Vroeg in het nieuwe jaar deden zijn ouders hem op de bewaarschool. Hij verzette zich hevig, vatte het op als lèse-majesté, voelde zich niet begrepen. Daar kwam bij dat hij plotseling zindelijk moest zijn. Ook daarvoor had hij geen tijd gehad. Toen zijn vader hem sloeg omdat hij weer eens met een volle broek rondliep, wist hij dat zijn vader hem aan het verraden was. Hij was niet jaloers op het nieuwe kind, maar zag in dat hij zich vergist had in zijn vader. Hij was helemaal niet die enthousiaste impressario van zijn optredens die hij altijd had voorgegeven te zijn, hij was zijn kritikus geworden en wel op een heel laag niveau. In plaats van te accepteren dat zijn zoon geroepen was, dat de wijze woorden hem aangeboren waren en als parels uit zijn mond (Chrysostomos!) rolden en dat hij zijn tijd nodig had om zijn wijsheid te overdenken, in plaats dus van hem daarin te steunen, onderwierp hij zijn zoon aan het regime van de kakschool, waar hij nota bene niet in zijn broek mocht kakken. En de vader deed dat met een autoriteit die berustte op iets dat niet in hem zat, maar dat van buiten hem kwam en waar hij de lakei van was. De lul. Dat woord kende Otje niet en zou hij ook niet, zelfs niet in gedachten, hebben durven gebruiken, maar zijn oordeel over zijn vader had een gelijke strekking.

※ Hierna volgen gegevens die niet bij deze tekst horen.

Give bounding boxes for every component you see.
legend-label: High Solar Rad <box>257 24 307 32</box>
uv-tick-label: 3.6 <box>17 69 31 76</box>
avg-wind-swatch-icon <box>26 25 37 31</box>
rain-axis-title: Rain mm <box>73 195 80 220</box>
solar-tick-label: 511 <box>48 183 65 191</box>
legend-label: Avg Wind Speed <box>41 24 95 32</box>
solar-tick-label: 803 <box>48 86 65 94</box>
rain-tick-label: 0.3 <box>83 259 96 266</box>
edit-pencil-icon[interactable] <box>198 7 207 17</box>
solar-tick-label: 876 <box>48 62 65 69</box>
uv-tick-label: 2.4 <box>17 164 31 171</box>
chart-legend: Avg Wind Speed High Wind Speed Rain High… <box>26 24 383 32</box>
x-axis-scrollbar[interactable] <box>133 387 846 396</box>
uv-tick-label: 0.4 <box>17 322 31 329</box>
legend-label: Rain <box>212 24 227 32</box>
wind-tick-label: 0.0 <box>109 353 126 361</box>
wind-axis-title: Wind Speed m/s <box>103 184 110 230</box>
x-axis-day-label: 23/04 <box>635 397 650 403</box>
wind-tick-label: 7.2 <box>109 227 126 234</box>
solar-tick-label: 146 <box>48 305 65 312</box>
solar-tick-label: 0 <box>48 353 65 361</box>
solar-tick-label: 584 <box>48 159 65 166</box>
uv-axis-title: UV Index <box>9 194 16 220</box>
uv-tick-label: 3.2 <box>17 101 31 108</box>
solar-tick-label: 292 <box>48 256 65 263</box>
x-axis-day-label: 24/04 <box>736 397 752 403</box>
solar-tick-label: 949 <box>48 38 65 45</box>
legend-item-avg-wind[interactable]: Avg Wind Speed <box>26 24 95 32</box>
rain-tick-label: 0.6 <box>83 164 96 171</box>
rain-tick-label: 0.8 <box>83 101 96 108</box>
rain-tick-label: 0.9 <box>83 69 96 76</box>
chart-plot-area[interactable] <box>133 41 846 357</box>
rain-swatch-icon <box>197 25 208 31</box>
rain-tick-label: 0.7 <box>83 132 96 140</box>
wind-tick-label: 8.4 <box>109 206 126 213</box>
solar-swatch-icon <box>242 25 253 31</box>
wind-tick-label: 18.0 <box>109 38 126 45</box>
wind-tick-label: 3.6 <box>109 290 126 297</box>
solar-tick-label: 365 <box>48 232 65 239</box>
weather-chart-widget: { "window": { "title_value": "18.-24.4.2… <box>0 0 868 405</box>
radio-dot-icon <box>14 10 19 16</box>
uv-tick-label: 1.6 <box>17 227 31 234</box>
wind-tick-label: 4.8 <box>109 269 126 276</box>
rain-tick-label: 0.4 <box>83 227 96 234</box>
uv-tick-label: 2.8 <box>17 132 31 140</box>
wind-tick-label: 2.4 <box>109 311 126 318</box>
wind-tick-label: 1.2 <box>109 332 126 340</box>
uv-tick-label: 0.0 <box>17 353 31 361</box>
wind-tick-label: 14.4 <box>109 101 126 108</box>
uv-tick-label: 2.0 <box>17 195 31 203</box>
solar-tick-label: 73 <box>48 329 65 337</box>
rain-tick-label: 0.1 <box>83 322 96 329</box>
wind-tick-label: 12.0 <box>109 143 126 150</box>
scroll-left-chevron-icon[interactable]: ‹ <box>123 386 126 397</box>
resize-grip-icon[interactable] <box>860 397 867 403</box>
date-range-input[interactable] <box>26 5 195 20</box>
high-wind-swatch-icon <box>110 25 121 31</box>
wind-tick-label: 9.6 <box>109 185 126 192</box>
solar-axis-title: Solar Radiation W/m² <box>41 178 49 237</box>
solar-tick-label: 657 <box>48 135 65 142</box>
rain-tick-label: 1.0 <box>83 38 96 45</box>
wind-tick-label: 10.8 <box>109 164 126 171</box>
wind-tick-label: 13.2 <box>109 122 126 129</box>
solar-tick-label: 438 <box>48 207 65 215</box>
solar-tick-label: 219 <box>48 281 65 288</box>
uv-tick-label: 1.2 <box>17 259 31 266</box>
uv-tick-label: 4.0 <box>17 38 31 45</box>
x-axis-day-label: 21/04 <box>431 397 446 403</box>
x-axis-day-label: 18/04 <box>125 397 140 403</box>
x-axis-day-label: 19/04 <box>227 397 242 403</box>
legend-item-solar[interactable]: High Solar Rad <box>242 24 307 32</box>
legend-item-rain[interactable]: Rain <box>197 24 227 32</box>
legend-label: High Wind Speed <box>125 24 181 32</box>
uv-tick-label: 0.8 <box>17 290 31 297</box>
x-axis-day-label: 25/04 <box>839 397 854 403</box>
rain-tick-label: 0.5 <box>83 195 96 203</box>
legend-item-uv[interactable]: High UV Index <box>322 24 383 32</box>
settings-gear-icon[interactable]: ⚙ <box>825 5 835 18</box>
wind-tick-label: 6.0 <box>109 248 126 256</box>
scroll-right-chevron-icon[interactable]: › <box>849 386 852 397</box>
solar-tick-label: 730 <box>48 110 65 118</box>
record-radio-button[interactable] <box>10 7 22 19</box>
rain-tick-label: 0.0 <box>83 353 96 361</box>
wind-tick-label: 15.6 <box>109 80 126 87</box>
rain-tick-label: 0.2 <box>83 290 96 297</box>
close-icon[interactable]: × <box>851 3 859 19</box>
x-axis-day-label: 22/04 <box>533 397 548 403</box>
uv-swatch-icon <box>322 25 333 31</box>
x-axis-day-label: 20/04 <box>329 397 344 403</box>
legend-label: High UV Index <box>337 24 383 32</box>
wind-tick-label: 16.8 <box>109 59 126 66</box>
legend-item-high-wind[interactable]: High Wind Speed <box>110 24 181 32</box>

Zijn exaltatie was voorbij. Van een geroepene was hij een onbegrepen, een miskend kind geworden. Net als bij de processie trad een anti-climax in, zij het dat hij niet onder een baldakijn terechtkwam, maar er net achter. (Ongeveer zoals Michael York in "De drie musketiers" na een geduchte slingerpartij aan een eind touw om bovenop een rijdende koets te komen, er net achter in de modder valt.) De paradijselijke volheid van zijn hoge ideaal en zijn bliksemsnelle verwerkelijking waren versplinterd en over bleven brokstukken, die hij zijn leven lang weer aan elkaar heeft proberen te lijmen.
Een eerste scherf trof hij in die achterhoede van de processie aan: het boek en het lezen, zo niet het brevieren. Zijn broertje zat inmiddels op school en leerde lezen. Om zijn vader, wiens aandacht Otje kwijt meende te zijn, te behagen, maar ook om die brevierende priester na te bootsen, begon hij mee te doen met het leren lezen. Dat hij nabootste en stiekem toch doorging met priester, misschien wel heilige te worden hield hij voor zichzelf, maar aan zijn vader demonstreerde hij hoe zijn broertje het moest doen. Tot diens ergernis lukte hem dat ook nog en hij was dra zijn betuttelaar, een betweterig en vervelend kliertje. Drie jaar, de tijd dat zijn broertje op de bewaarschool zat, had hij zich enig kind gevoeld en hij wilde coute que coute die positie handhaven.